Low-Temperature SLID-TSV Interconnects for 3-D (MEMS) Packaging

Abstract

Three-dimensional heterogeneous integration is becoming increasingly important in advanced packaging as device functionalities expand within smaller spaces. Three-dimensional interconnects such as through silicon via (TSV)-solid–liquid interdiffusion (SLID) interconnects offer a promising approach for achieving miniaturization, high integration, and reduced power consumption. However, well-known Cu–Sn SLID-TSVs require high bonding temperatures, leading to residual stress and cracks.
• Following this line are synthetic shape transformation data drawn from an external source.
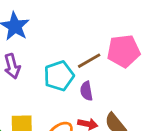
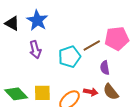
purple semicircle: (86, 91) -> (105, 68), moved

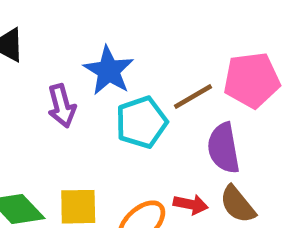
blue star: (37, 20) -> (109, 71), moved
purple semicircle: (105, 68) -> (224, 148), size x1.5

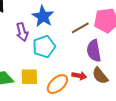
cyan pentagon: (141, 122) -> (44, 47), moved

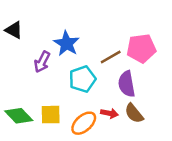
purple arrow: (22, 32) -> (42, 62), turned 42
cyan pentagon: (44, 47) -> (82, 79), moved

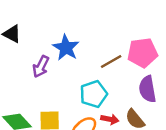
cyan pentagon: (82, 79) -> (94, 94), moved
purple semicircle: (127, 84) -> (148, 89), moved

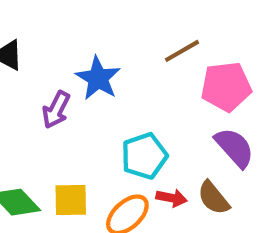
brown line: (111, 61) -> (182, 51), moved
purple semicircle: (148, 89) -> (234, 148), turned 148

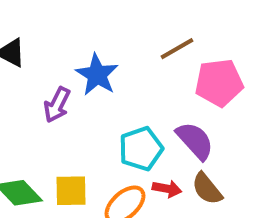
purple semicircle: (234, 148) -> (195, 141), moved

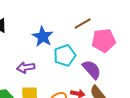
purple arrow: (57, 105) -> (26, 68), moved, turned 54
cyan pentagon: (141, 149) -> (65, 56), moved

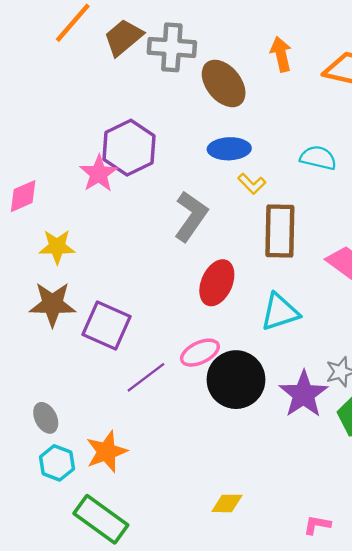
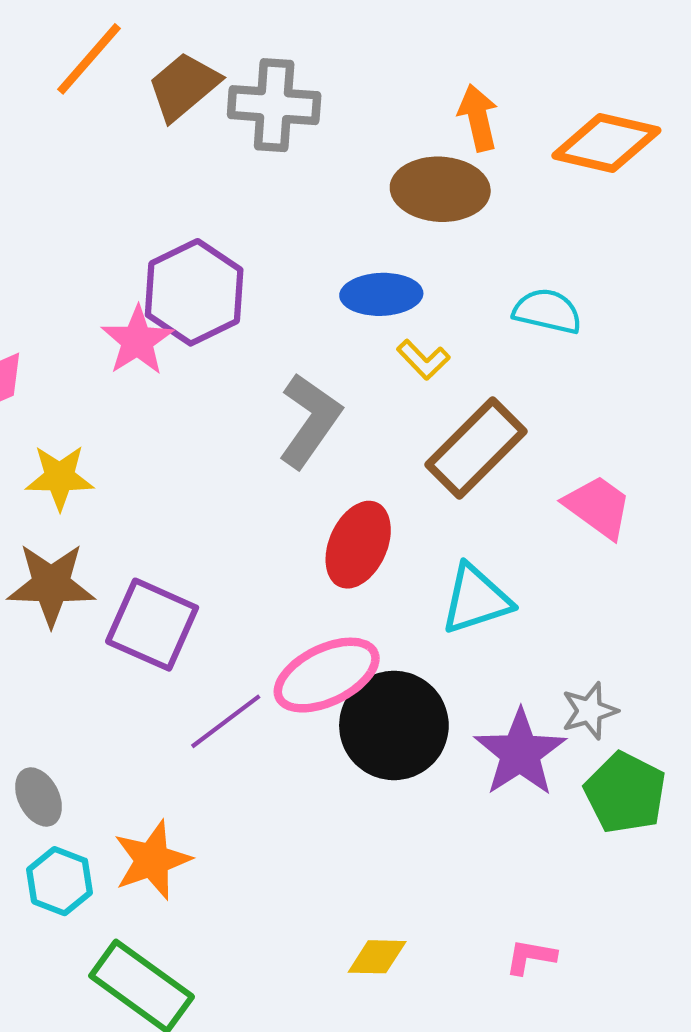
brown ellipse: (224, 83) -> (440, 189), moved, turned -48
brown rectangle: (280, 231) -> (476, 448), turned 44
pink ellipse: (200, 353) -> (327, 675), size x1.4
pink L-shape: (317, 525) -> (531, 957), moved

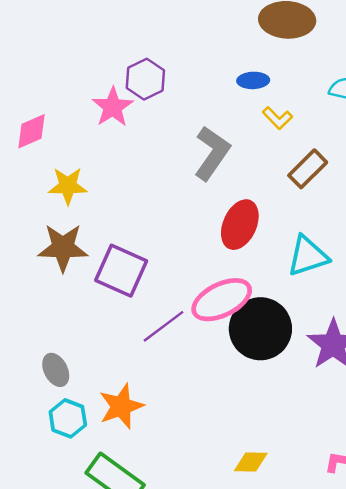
purple hexagon: (194, 292) -> (145, 79), size x0.7
blue ellipse: (381, 294) -> (253, 80), size x0.7
brown rectangle: (476, 448) -> (308, 169), size x0.7

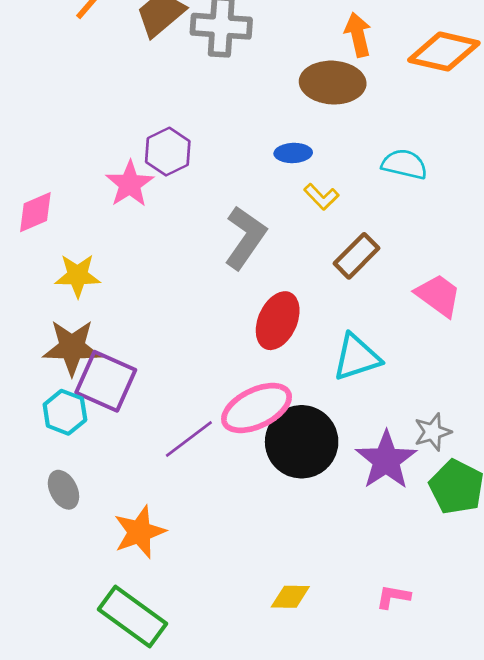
purple square: (121, 271) -> (106, 381), moved
cyan hexagon: (68, 418) -> (65, 412), moved

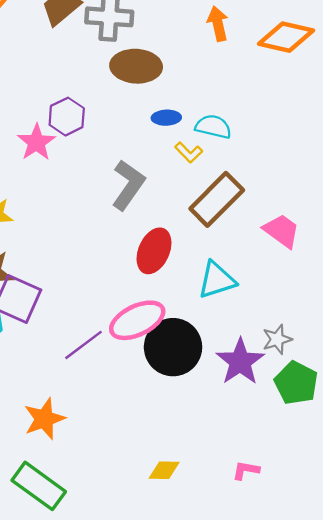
brown ellipse: (333, 83) -> (136, 66), moved
cyan semicircle: (404, 164) -> (213, 127), moved
brown rectangle: (357, 256) -> (217, 199), size x1.5

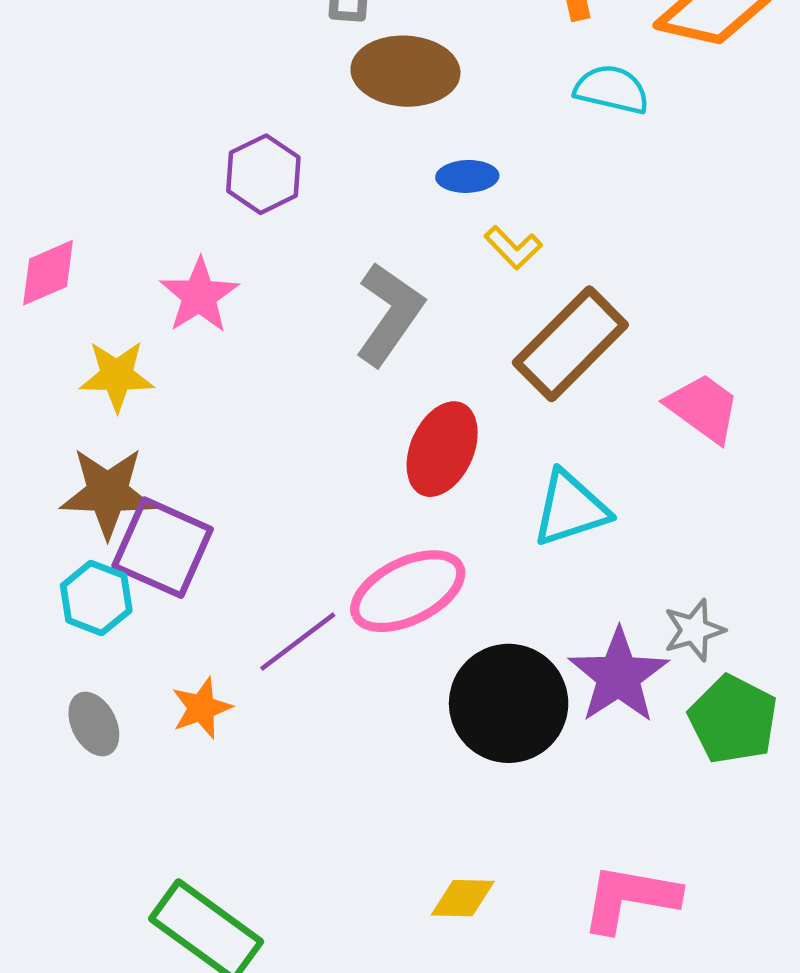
cyan semicircle: (213, 127) -> (612, 89), moved
pink star: (36, 142) -> (199, 296), moved
black circle: (173, 347) -> (509, 703), moved
orange star: (44, 419) -> (202, 708), moved, size x0.7
pink L-shape: (246, 470) -> (630, 898), size x1.8

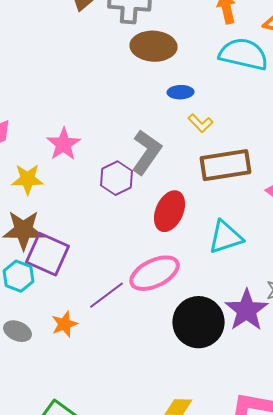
cyan semicircle: (612, 89) -> (244, 54), size x1.5
purple hexagon: (263, 174) -> (116, 178), moved
brown rectangle: (570, 344) -> (226, 165), turned 36
gray ellipse: (94, 724) -> (18, 331), turned -40

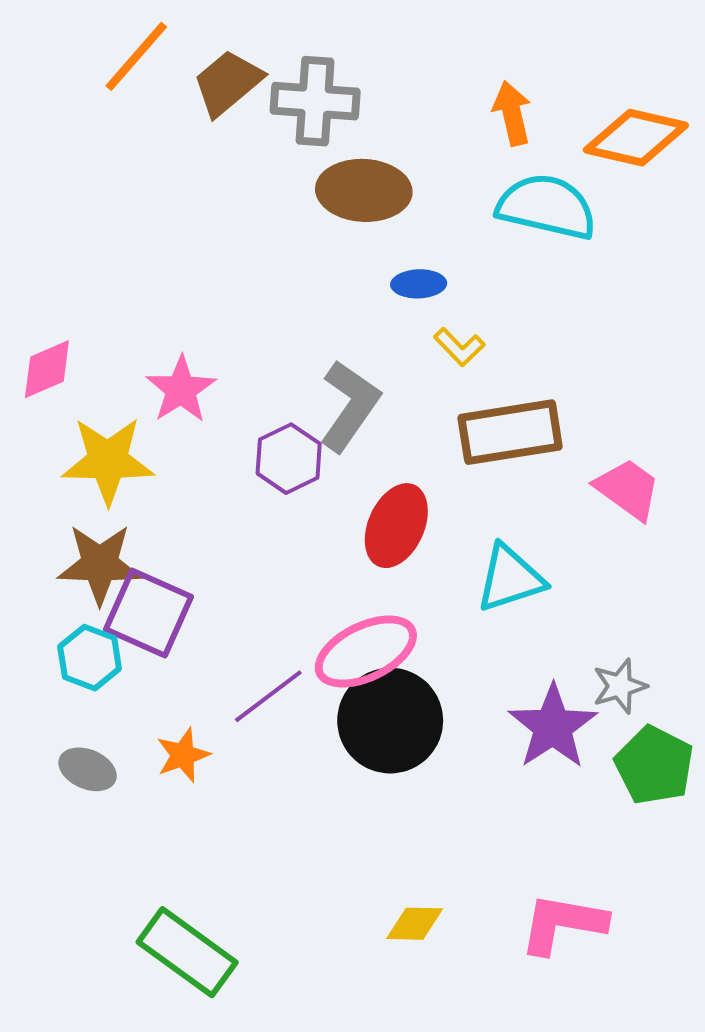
yellow star: (28, 179) -> (108, 461), size x1.4
black circle: (198, 322) -> (390, 721), moved

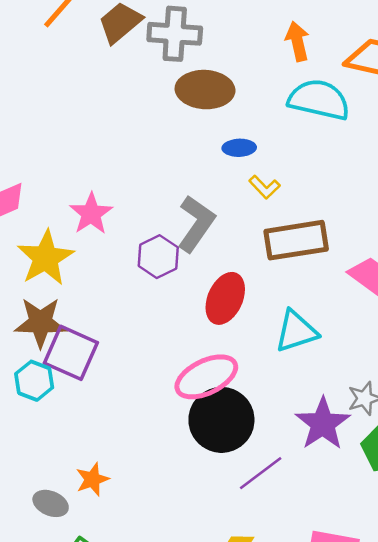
yellow star: (108, 461) -> (46, 258), turned -30
purple line: (268, 696) -> (261, 473), moved
orange star: (183, 755) -> (92, 479), moved
gray ellipse: (88, 769) -> (51, 503), moved

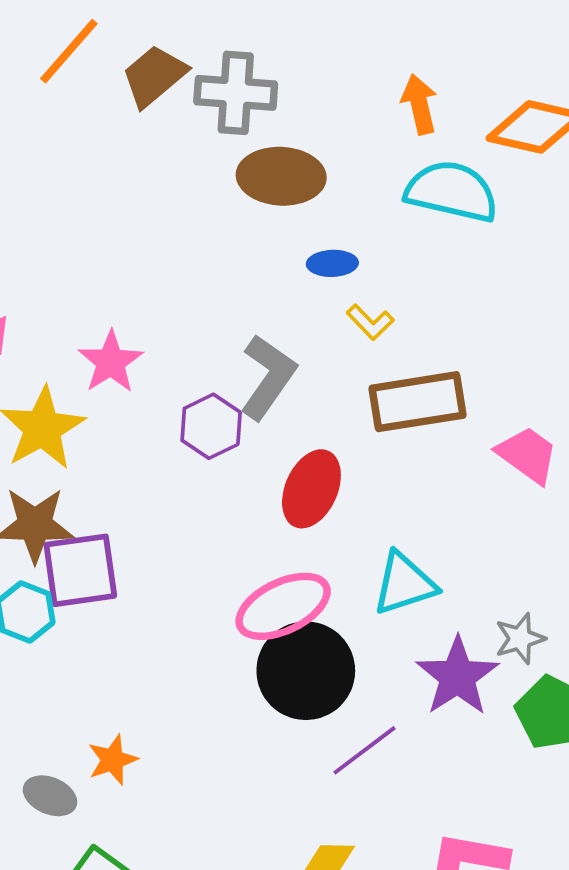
cyan triangle: (296, 331) -> (404, 584), moved
purple square: (71, 353) -> (80, 570), turned -32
This research focuses on developing 3-D interconnects by using Cu–Sn–In/Co SLID-TSVs, which decrease bonding temperatures and reduce these issues. Finite element (FE) simulations qualitatively compared stress states in both SLID-TSV systems, showing lower residual stress in the Cu–Sn–In/Co SLID system than in Cu–Sn SLID. The Cu–Sn–In/Co SLID-TSV underwent microstructural analysis and reliability tests, including high-temperature storage (HTS), thermal shock (TS), and tensile strength testing. Most samples were free of voids and cracks, with a few showing minor defects along the bond line after TS. No cracks were observed inside the Si and TSVs. This indicates that adopting the Cu–Sn–In/Co system and reducing the bonding temperature to 200 °C can effectively prevent crack formations across bond lines, Si, and TSVs. Furthermore, all the samples meet the tensile strength requirements according to MIL-STD-883 method 2027.2, with the highest value observed for HTS-tested samples. Hence, low-temperature 3-D SLID-TSV interconnects were successfully demonstrated, showing strong potential for 3-D MEMS-ICs.